* **WHAT THE TASK ASKS**
Only the number is wanted: how many lines in the material below contain "veículo".

* **ENTRIES PROVIDED**
○ ○ ○ ○
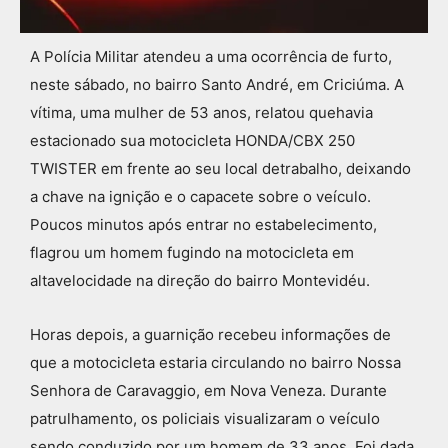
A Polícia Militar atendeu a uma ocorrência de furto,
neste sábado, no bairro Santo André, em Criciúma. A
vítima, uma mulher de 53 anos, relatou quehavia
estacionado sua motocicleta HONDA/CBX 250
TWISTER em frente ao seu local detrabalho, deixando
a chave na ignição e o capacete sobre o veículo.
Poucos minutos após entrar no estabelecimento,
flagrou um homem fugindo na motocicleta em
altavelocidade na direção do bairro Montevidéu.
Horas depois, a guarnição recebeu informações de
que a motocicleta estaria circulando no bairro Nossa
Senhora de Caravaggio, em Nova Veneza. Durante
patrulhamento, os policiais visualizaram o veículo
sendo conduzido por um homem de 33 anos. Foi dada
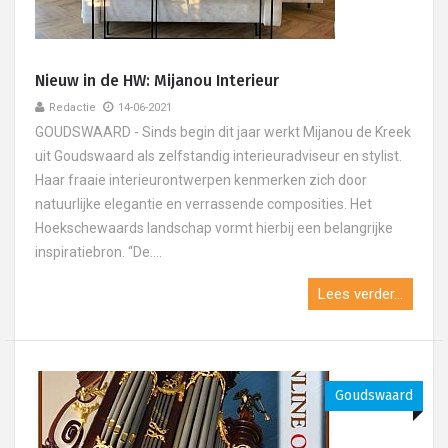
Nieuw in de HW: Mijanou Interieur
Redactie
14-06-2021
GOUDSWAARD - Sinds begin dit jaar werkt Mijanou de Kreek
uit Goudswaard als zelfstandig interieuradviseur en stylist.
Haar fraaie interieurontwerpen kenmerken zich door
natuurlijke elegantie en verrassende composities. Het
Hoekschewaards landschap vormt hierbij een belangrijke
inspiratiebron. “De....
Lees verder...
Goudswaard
○ ○ ○ ○
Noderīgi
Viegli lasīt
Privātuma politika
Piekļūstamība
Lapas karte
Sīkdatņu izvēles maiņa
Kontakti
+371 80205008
○ ○ ○ ○
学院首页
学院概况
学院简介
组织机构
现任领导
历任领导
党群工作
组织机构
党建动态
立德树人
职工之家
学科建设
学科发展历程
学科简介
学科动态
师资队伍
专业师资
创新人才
○ ○ ○ ○
* **RESPONSE**
2